However, a peace meeting summoned by the Bureau for Local Government and Chieftaincy Affairs (BLGCA) in the state with members of the forum in Makurdi yesterday deadlocked.
The councillors are demanding full payment of their salaries, severance allowances and other benefits before the end of their tenure on June 3, 2019.
But sources at the meeting told The Guardian that the Special Adviser to BLGCA Jerome Torshimbe, had appealed to the councillors to be patient with government, as it spent a lot of money in the recent general election.
The anonymous source quoted the adviser as pleading with the aggrieved councillors for more time to enable the bureau work out other sources of fund to pay them.
The councillors also revealed that the state government had planned to sack the elected council chairmen and councillors and replace them with Directors-General Services and Administration (DGSAs) of the various councils.

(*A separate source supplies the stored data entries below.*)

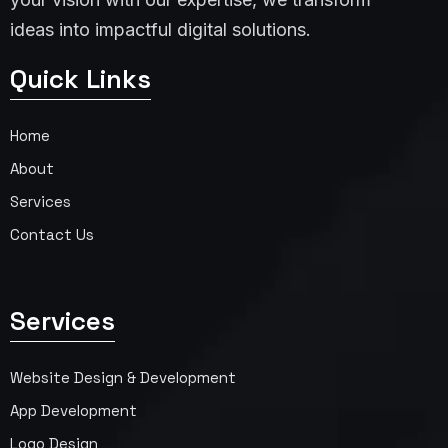
ideas into impactful digital solutions.
Quick Links
Home
About
Services
Contact Us
Services
Website Design & Development
App Development
Logo Design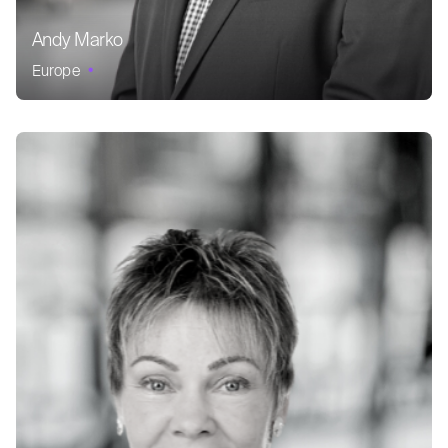
Andy Marko
Europe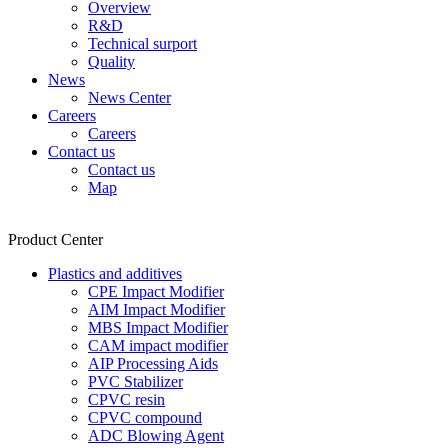
Overview
R&D
Technical surport
Quality
News
News Center
Careers
Careers
Contact us
Contact us
Map
Product Center
Plastics and additives
CPE Impact Modifier
AIM Impact Modifier
MBS Impact Modifier
CAM impact modifier
AIP Processing Aids
PVC Stabilizer
CPVC resin
CPVC compound
ADC Blowing Agent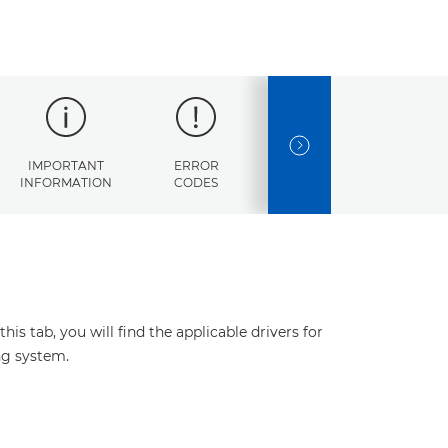
NEXT SLIDE
IMPORTANT
ERROR
SPECIFICATIONS
INFORMATION
CODES
s tab, you will find the applicable drivers for
ng system.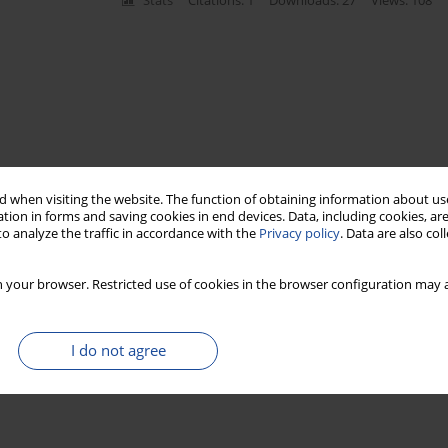
Stats
Citations: 1
Downloads: 27
Views: 108
 when visiting the website. The function of obtaining information about use
tion in forms and saving cookies in end devices. Data, including cookies, are
o analyze the traffic in accordance with the
Privacy policy
. Data are also co
 your browser. Restricted use of cookies in the browser configuration may a
I do not agree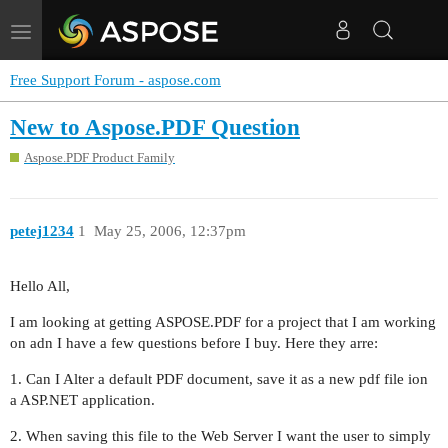
Toggle
navigation
Free Support Forum - aspose.com
New to Aspose.PDF Question
Aspose.PDF Product Family
petej1234
1
May 25, 2006, 12:37pm
Hello All,
I am looking at getting ASPOSE.PDF for a project that I am working
on adn I have a few questions before I buy. Here they arre:
1. Can I Alter a default PDF document, save it as a new pdf file ion
a ASP.NET application.
2. When saving this file to the Web Server I want the user to simply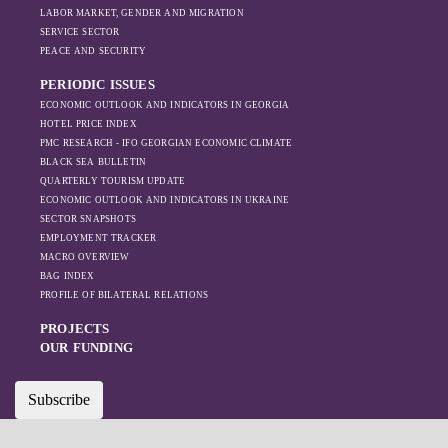
LABOR MARKET, GENDER AND MIGRATION
SERVICE SECTOR
PEACE AND SECURITY
PERIODIC ISSUES
ECONOMIC OUTLOOK AND INDICATORS IN GEORGIA
HOTEL PRICE INDEX
PMC RESEARCH - IFO GEORGIAN ECONOMIC CLIMATE
BLACK SEA BULLETIN
QUARTERLY TOURISM UPDATE
ECONOMIC OUTLOOK AND INDICATORS IN UKRAINE
SECTOR SNAPSHOTS
EMPLOYMENT TRACKER
MACRO OVERVIEW
BAG INDEX
PROFILE OF BILATERAL RELATIONS
PROJECTS
OUR FUNDING
Subscribe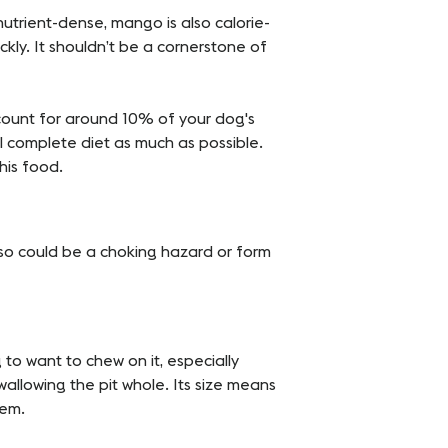
nutrient-dense, mango is also calorie-
ckly. It shouldn’t be a cornerstone of
count for around 10% of your dog's
al complete diet as much as possible.
this food.
t so could be a choking hazard or form
ng to want to chew on it, especially
wallowing the pit whole. Its size means
tem.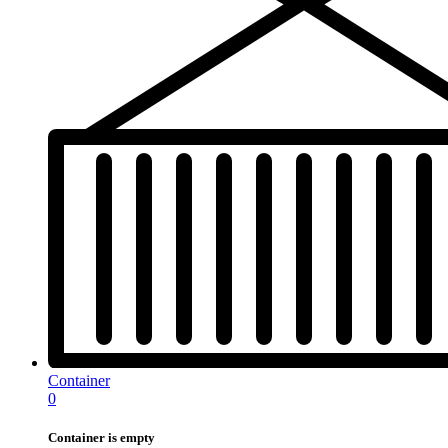
Container
0
Container is empty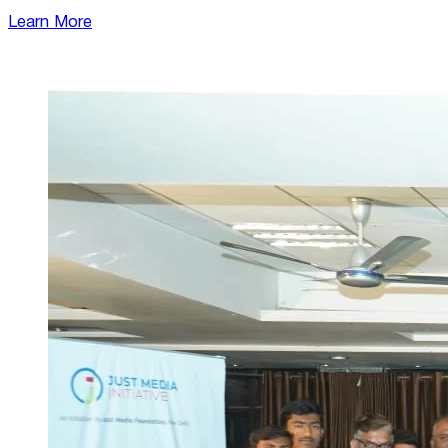
Learn More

This idea, the sources said, was however rescinded when government realised that it might lead to another face-off with the councillors.
Chairman of the forum, Dan Attai, told journalists shortly after the meeting: “Since we assumed office, the state government has been paying some of our members N130,000 and others N150,000 monthly, but without cogent explanation.
“It means some councillors were being favoured more than others, and up to the time of the meeting (yesterday), the state government did not disclose the reason for the disparity in payment.”
The Guardian investigation at the bureau revealed that the monthly salary of a councillor in the state is about N250,000.
According to the councillors, whose tenure will expire in less than two months, once they vacate office, it will be difficult for them to get their entitlements.